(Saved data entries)
────────────────

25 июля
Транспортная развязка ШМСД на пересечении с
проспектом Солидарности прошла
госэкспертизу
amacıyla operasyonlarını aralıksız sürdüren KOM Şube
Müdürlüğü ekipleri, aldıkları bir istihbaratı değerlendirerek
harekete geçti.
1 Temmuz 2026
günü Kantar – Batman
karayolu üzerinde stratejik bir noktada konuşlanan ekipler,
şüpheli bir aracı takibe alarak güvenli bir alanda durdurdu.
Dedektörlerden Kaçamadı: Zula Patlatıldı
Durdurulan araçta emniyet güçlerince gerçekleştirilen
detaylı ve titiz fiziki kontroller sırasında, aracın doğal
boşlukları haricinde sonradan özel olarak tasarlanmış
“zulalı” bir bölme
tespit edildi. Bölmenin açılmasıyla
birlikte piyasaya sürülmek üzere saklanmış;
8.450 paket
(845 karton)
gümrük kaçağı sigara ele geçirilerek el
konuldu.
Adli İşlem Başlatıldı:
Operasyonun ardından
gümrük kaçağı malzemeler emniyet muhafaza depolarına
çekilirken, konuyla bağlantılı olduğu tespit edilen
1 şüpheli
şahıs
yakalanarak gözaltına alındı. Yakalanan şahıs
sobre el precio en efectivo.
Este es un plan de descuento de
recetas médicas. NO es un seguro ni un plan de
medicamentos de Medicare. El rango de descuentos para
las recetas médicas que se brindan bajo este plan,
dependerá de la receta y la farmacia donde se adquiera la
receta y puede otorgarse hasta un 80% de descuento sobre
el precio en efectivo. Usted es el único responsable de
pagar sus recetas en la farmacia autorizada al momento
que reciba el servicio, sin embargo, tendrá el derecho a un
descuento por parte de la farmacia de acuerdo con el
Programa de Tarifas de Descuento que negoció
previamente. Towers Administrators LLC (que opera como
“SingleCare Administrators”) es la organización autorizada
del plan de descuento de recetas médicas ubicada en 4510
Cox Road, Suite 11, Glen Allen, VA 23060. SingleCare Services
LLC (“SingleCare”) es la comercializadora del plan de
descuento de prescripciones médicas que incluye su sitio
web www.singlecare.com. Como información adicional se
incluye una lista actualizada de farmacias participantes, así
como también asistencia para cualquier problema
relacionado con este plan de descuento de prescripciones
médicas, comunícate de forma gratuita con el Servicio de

────────────────

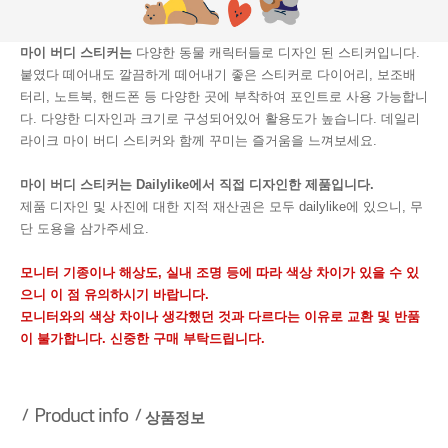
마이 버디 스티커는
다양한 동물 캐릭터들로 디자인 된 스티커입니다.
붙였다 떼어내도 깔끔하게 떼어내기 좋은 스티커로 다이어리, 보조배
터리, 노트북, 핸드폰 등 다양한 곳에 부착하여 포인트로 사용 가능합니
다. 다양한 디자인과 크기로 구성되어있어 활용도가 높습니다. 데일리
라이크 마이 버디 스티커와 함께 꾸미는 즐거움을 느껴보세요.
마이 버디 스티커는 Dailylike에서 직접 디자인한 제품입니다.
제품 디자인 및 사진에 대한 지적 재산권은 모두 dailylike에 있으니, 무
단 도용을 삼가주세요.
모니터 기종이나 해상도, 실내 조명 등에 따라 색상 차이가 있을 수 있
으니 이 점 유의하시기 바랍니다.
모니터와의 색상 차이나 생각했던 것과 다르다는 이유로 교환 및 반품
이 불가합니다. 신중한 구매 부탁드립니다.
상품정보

────────────────

EXERCISE DESCRIPTION: Your answer must consist solely of the lines above between the line holding "Operasyonun ardından" and the line holding "comercializadora del plan de", inclusive, copied exactly.

EXPECTED ANSWER:
Operasyonun ardından
gümrük kaçağı malzemeler emniyet muhafaza depolarına
çekilirken, konuyla bağlantılı olduğu tespit edilen
1 şüpheli
şahıs
yakalanarak gözaltına alındı. Yakalanan şahıs
sobre el precio en efectivo.
Este es un plan de descuento de
recetas médicas. NO es un seguro ni un plan de
medicamentos de Medicare. El rango de descuentos para
las recetas médicas que se brindan bajo este plan,
dependerá de la receta y la farmacia donde se adquiera la
receta y puede otorgarse hasta un 80% de descuento sobre
el precio en efectivo. Usted es el único responsable de
pagar sus recetas en la farmacia autorizada al momento
que reciba el servicio, sin embargo, tendrá el derecho a un
descuento por parte de la farmacia de acuerdo con el
Programa de Tarifas de Descuento que negoció
previamente. Towers Administrators LLC (que opera como
“SingleCare Administrators”) es la organización autorizada
del plan de descuento de recetas médicas ubicada en 4510
Cox Road, Suite 11, Glen Allen, VA 23060. SingleCare Services
LLC (“SingleCare”) es la comercializadora del plan de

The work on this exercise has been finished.